This Article identifies a new method of constitutional interpretation: the use of tradition as constitutive of constitutional meaning. It studies what the Supreme Court means by invoking tradition and whether what it means remains constant across the document and over time. Traditionalist interpretation is pervasive, consistent, and recurrent across the Court’s constitutional doctrine. So, too, are criticisms of traditionalist interpretation. There are also more immediate reasons to study the role of tradition in constitutional interpretation. The Court’s two newest members, Justices Neil Gorsuch and Brett Kavanaugh, have indicated that tradition informs their understanding of constitutional meaning. The study of traditionalist interpretation seems all the more pressing to understand certain possible jurisprudential moves in the Court’s future.

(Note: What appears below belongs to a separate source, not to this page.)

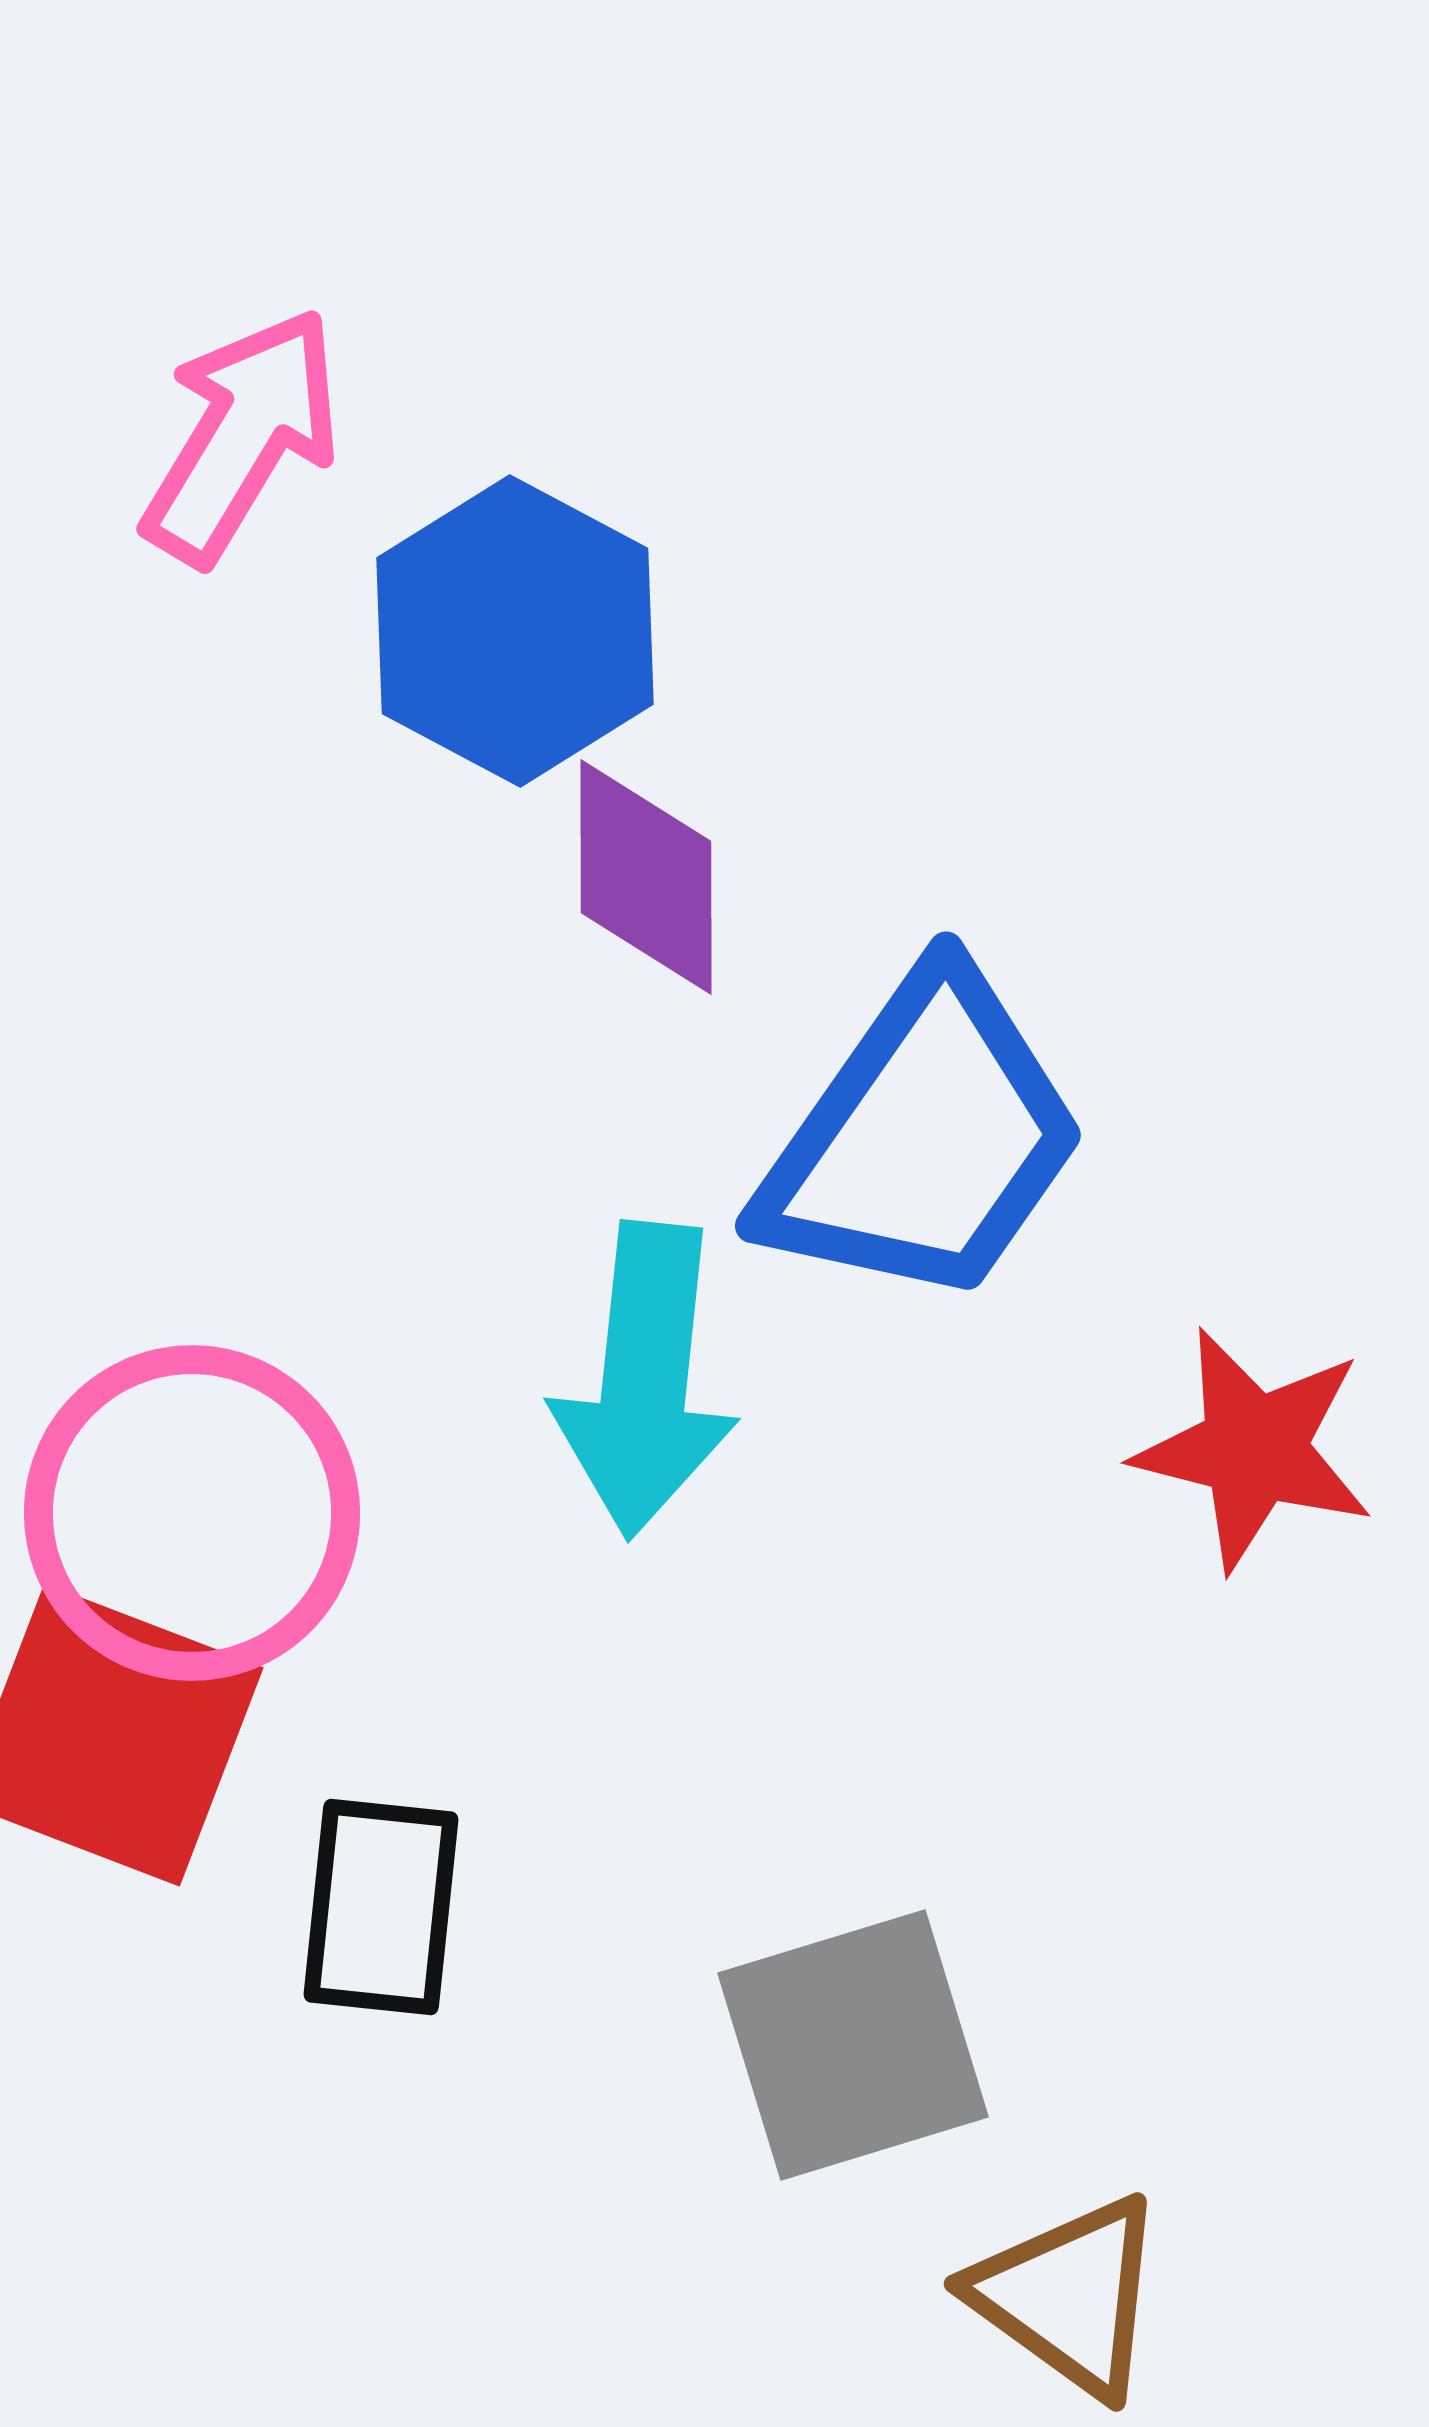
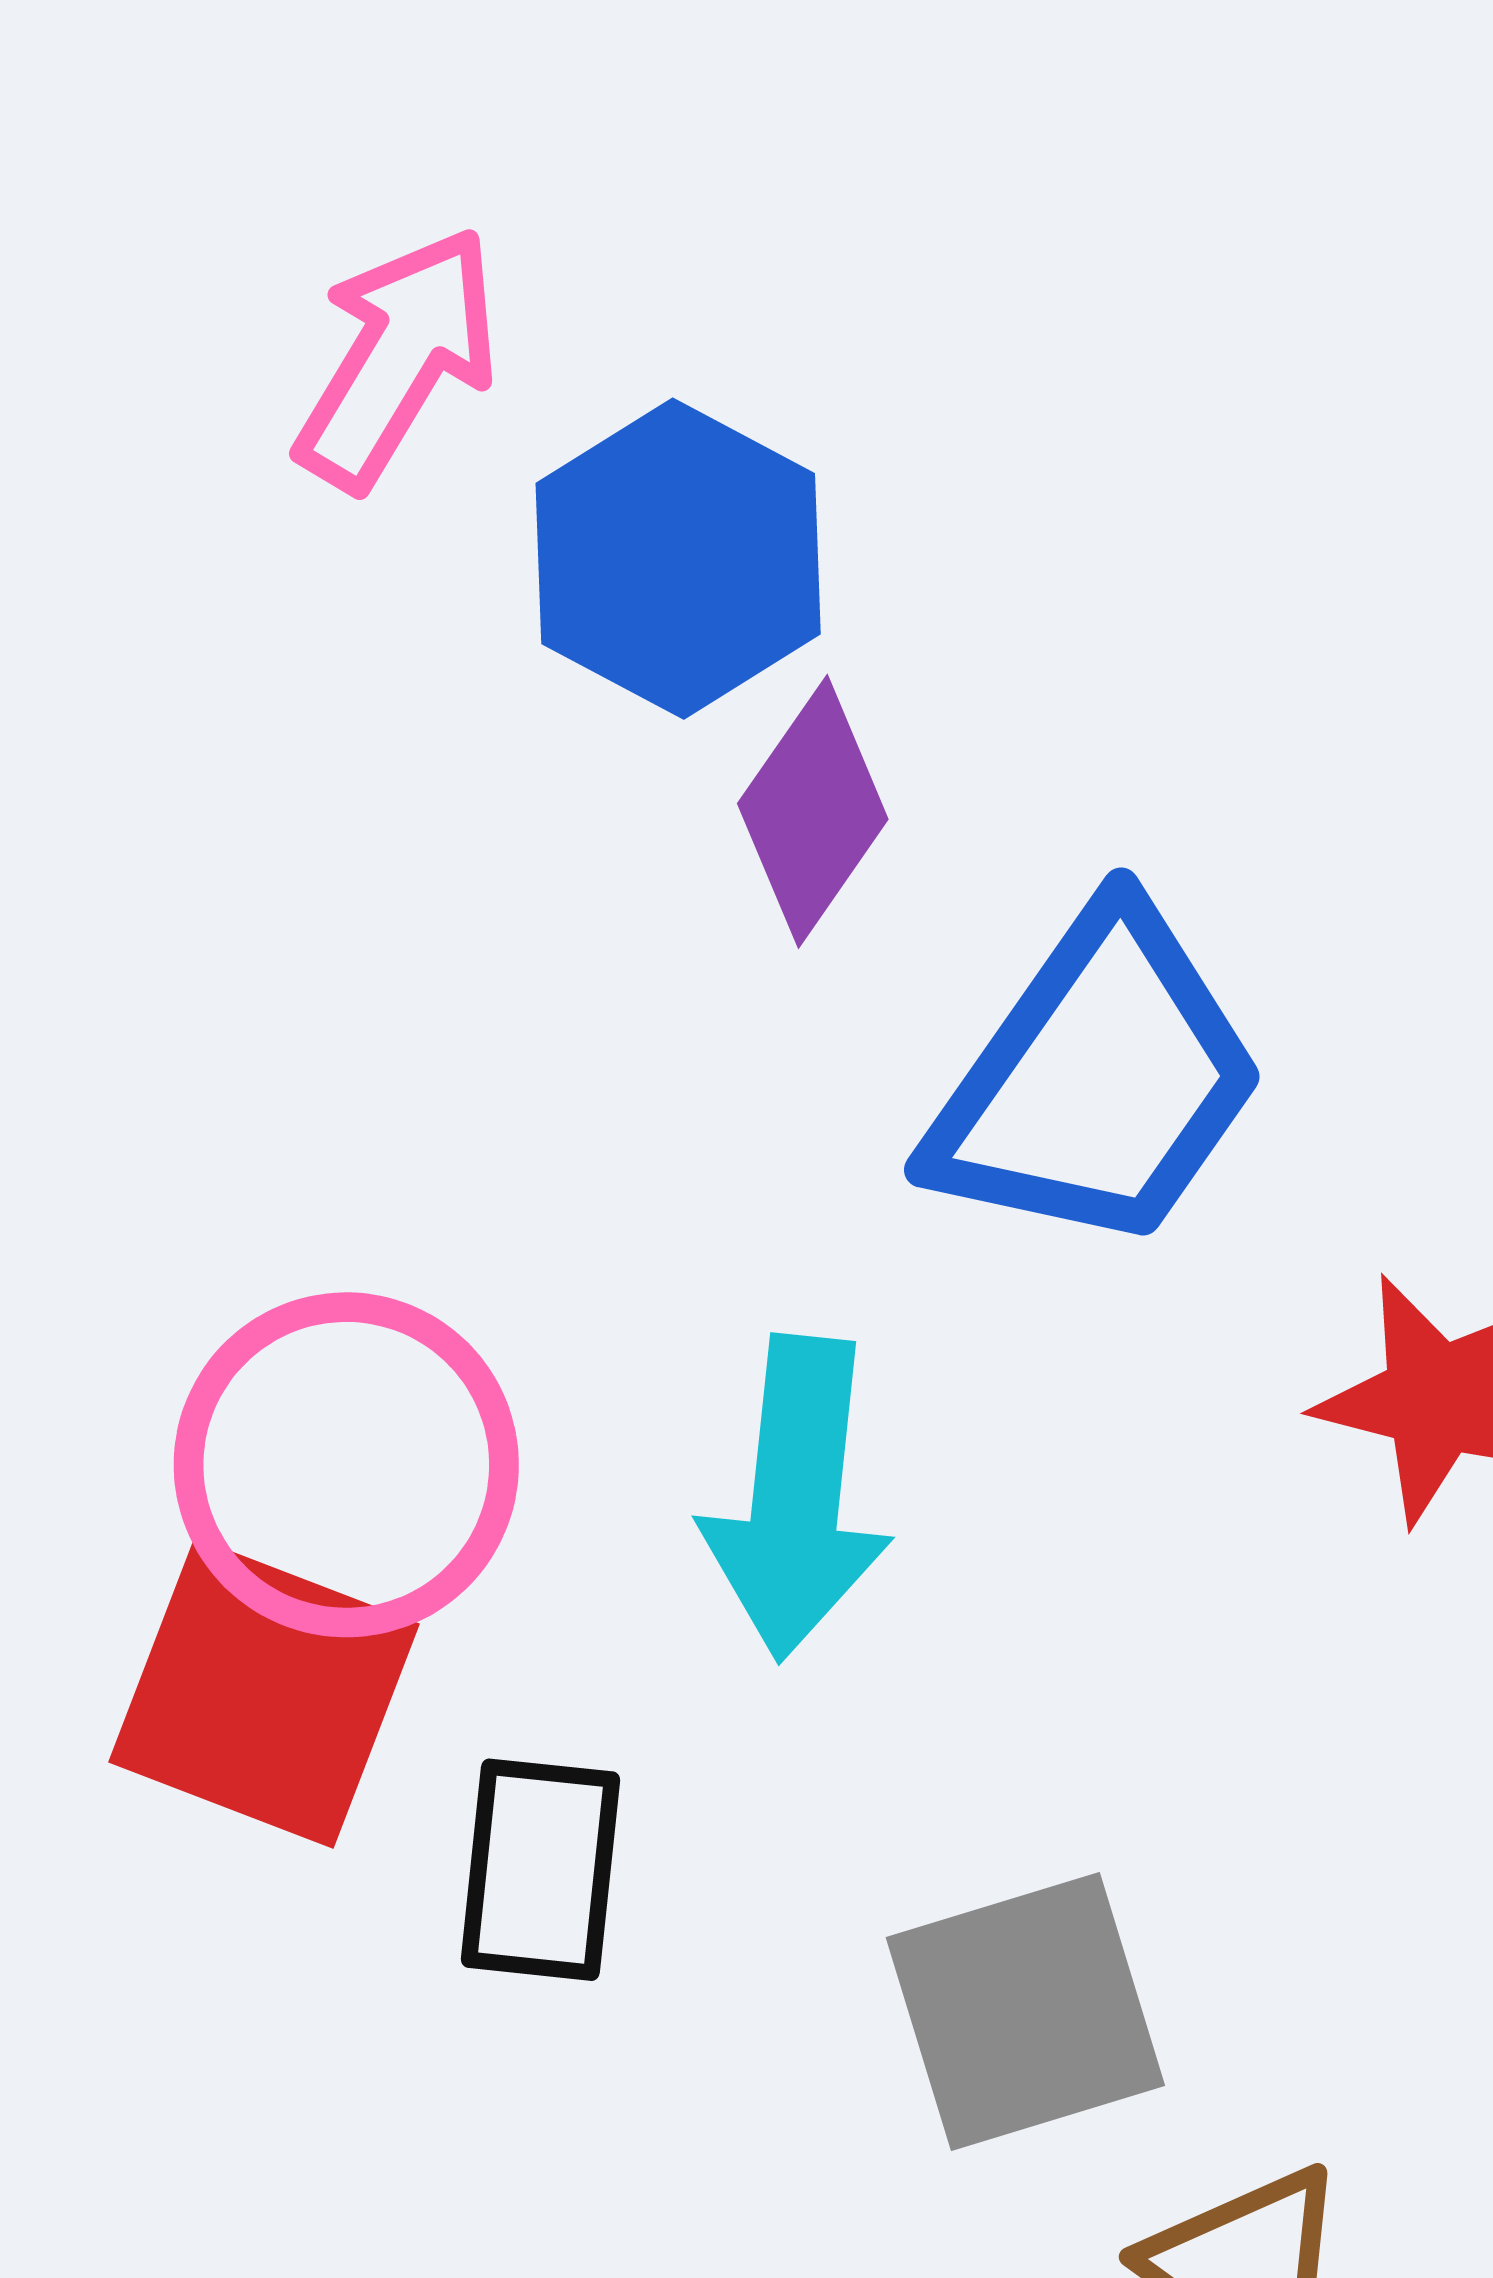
purple diamond: (646, 877) -> (813, 811), turned 35
cyan arrow: (645, 1380) -> (796, 1498), moved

This Article concludes that when the Court interprets traditionally, it signals the presumptive influence of political and cultural practices of substantial duration for informing constitutional meaning. Traditionalist interpretation is thus constituted of three elements: (1) a focus on practices, rather than principles, as informing constitutional meaning; (2) a practice’s duration, understood as a composite of its age and continuity; and (3) a practice’s presumptive, but defeasible, interpretive influence. Traditionalist interpretation’s emphasis on practices that are given tangible form in a people’s lived experiences suggests that it is preferable to speak about politically and culturally specific traditions rather than an abstracted concept of tradition. Hence, “the traditions of American constitutional law.”

This Article identifies traditionalist interpretation as its own method; shows its prevalence and methodological consistency across the domains of constitutional interpretation; isolates and examines its constituent elements, comparing them against other prominent interpretive approaches; and infers and explains the justifications of traditionalist interpretation from the doctrinal deposit. While there may be some irony about a claim of novelty in an article about tradition, what this Article identifies as new is not the invocation of tradition as such, but the isolation of a recurrent and consistent method—traditionalist interpretation—adopted by the Court across its interpretive work. It aims to bring to light an overlooked and yet frequently used interpretive practice, and to understand its structure, situation, and purpose within the Court’s constitutional doctrine.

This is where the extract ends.